When I first started studying art I was taught that paintings have specific meanings. Often this “meaning”, whatever it was, would be the artist’s intent, or at least what critics or historians thought the artist’s intent was. This whole idea of “meaning” was treated as though it was something specific and objectively knowable and fixed, and it doesn’t take much thought to realize that’s pretty goofy. What a work of art “means” is in the eye of the beholder even if, when talking about art, it’s generally convenient to have some idea most of us can agree on. Or not. I’m not really sure what specific meaning I’m trying to get across here and if you think, hey, he’s making kind of a meta-comment on the nature of meaning and how flexible it is I’m just going to say, yeah, let’s all agree that I really am that smart.
Anyway that brings me to this:
I’m just amazed by how this artist has turned a postal delivery label into a work of art, into something that sends out their message. Every artist, whether they think about it or not, works within certain limitations: limitations of time, materials, space. For graffiti this is usually true in spades. Artists who tag buildings or spots on the street have to work fast, although they often have large spaces to work with. Here the work is confined to a small space, so small you might miss it, but it’s so vivid and so well done. That’s probably in part because the artist wasn’t as limited by time—whoever made this didn’t have to worry about getting busted by the cops.
Here’s another one that may be by the same artist.
I liked these so much I was tempted to pull them off and take them home with me but then I realized that whatever the message is it was meant for everyone. If I removed these pieces I’d change and limit the meaning, and I don’t think that was the artist’s intent.
Oh, I love this so much. I am a huge fan of graffiti.
I’m so glad you like it. I may not take the graffiti home with me but at least I can share it.
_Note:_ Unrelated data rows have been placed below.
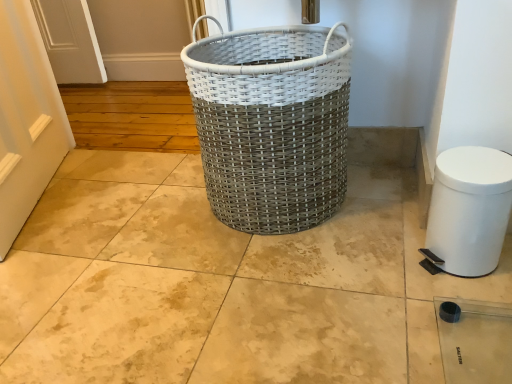 Question: From their relative heights in the image, would you say white woven basket at center is taller or shorter than white plastic trash can at lower right?

Choices:
 (A) short
 (B) tall

Answer: (B)

Question: Is white woven basket at center inside or outside of white plastic trash can at lower right?

Choices:
 (A) inside
 (B) outside

Answer: (B)

Question: From a real-world perspective, relative to white plastic trash can at lower right, is white woven basket at center vertically above or below?

Choices:
 (A) below
 (B) above

Answer: (B)

Question: Does point click(x=500, y=243) appear closer or farther from the camera than point click(x=207, y=99)?

Choices:
 (A) farther
 (B) closer

Answer: (B)

Question: In terms of size, does white plastic trash can at lower right appear bigger or smaller than white woven basket at center?

Choices:
 (A) small
 (B) big

Answer: (A)

Question: Is white plastic trash can at lower right taller or shorter than white woven basket at center?

Choices:
 (A) short
 (B) tall

Answer: (A)

Question: Is white plastic trash can at lower right situated inside white woven basket at center or outside?

Choices:
 (A) outside
 (B) inside

Answer: (A) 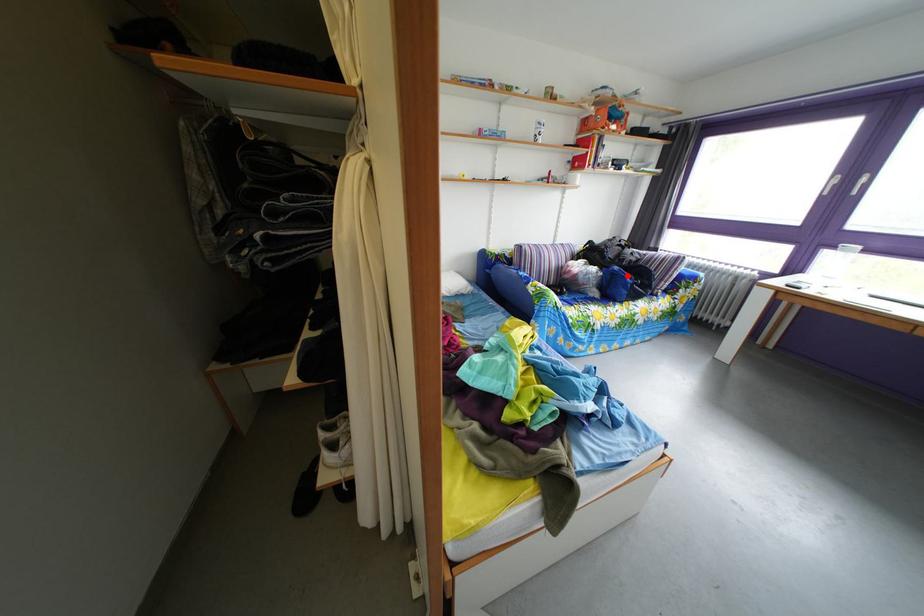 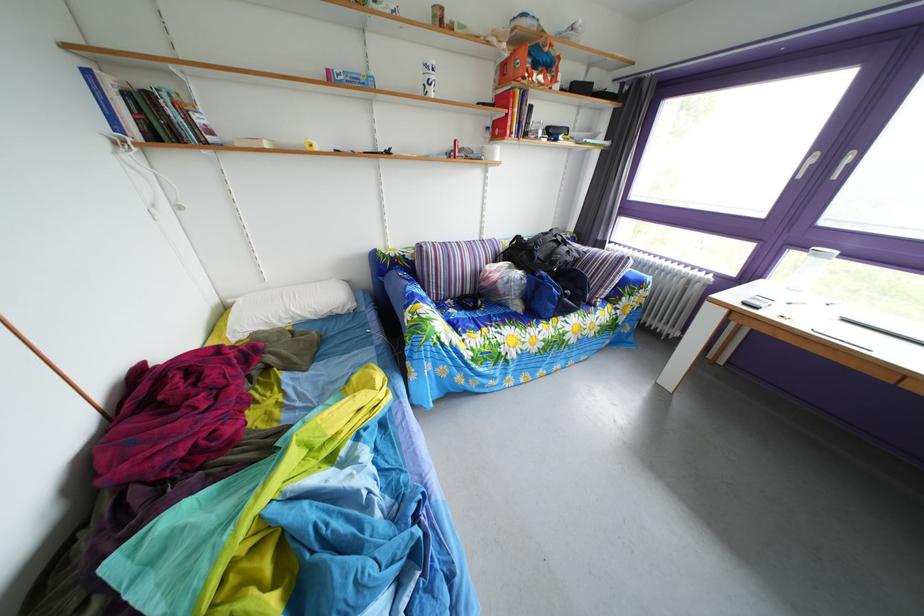 Where in the second image is the point corresponding to the highlighted location from the first image?

(553, 282)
Back in the day, I would light finger xeroxed signs posted on boards at college. I stole one for a women’s recovery group because it read, “Allison, I know this world is killing you.” – and at the time, I was pretty depressed, so I felt it was a message to me.
Another one I took was one that they had wallpapered the school with – it was a parody taking a stab at the LGB Student Group – it was for the Asexual Student Society – (The ASS). It pictured clip art of a vintage postman, and read, “The only thing I worry about getting every day is the mail! Grab hold of the ASS!”
I should probably feel bad, but I don’t.
The other one that made an annual appearance around campus was a sign that went up on the first really cold day in fall – it read: “Wear Jeans Today If You’re Gay!” – that was an LGBSU work of art. They had another one that said “Come out, come out wherever you are!”
Whoever did their fliers had it going on.
Those really are some brilliant fliers. I’d feel kind of guilty taking even one in case it meant one less person getting the message but at least fliers are mass-produced so they’re really meant to be taken.
I’m just amazed how you turn every blog post into a work of art, Chris.
When I read your blog and your comments it always amazes me how art, as a form of communication, is a collective process, and I appreciate your voice as part of that process. Message definitely received.
I agree. Artistic meaning is subjective. Artists may disagree though!
Disagreement is the source of art too. If we all said the same thing there’d be no reason for art. At least that’s my opinion.
Love this post so much! I’ve always been a fan of graffiti art 😀
Wonderful! Ever since I started collecting graffiti three or so years ago it’s been really nice to find how many other people are fans as well.